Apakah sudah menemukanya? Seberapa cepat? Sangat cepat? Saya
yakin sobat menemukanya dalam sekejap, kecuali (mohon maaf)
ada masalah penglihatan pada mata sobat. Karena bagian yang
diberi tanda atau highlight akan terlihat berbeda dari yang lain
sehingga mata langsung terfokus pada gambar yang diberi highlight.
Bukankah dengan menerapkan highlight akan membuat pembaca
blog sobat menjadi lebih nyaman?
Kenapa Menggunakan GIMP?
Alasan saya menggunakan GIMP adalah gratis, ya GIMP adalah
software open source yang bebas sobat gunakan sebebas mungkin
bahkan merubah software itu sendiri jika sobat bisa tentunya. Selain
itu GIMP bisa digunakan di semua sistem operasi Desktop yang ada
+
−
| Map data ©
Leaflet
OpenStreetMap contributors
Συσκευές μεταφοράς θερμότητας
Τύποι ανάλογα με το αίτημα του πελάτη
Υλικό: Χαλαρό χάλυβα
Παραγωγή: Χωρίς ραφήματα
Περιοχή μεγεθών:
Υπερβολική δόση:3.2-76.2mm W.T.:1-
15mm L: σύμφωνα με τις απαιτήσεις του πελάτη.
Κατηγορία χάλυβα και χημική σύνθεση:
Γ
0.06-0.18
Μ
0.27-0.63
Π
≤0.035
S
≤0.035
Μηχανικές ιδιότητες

^^^^

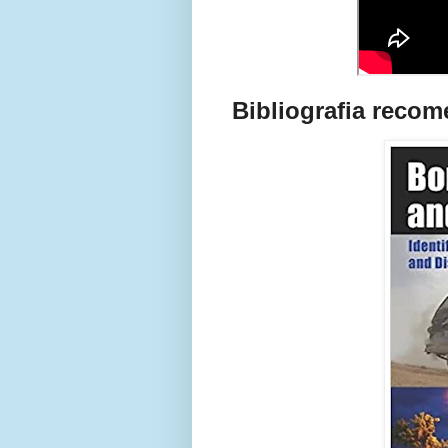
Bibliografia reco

^^^^

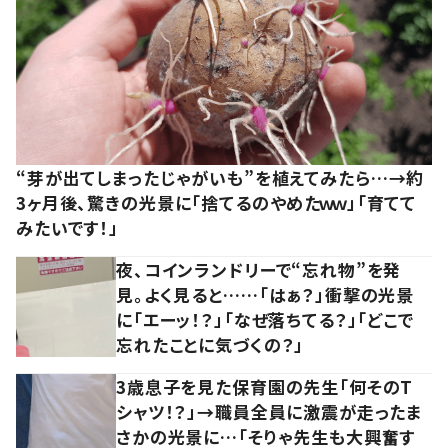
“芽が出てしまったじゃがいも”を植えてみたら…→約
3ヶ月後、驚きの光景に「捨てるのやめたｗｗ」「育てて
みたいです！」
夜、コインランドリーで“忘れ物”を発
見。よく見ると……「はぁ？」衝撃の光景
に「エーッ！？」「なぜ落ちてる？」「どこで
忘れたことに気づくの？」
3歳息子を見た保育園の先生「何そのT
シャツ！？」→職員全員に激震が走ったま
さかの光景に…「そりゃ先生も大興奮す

^^^^

• **What the task asks**
In these records, tally the lines that contain the string "yang", and give only the result.

• **Written answer**
5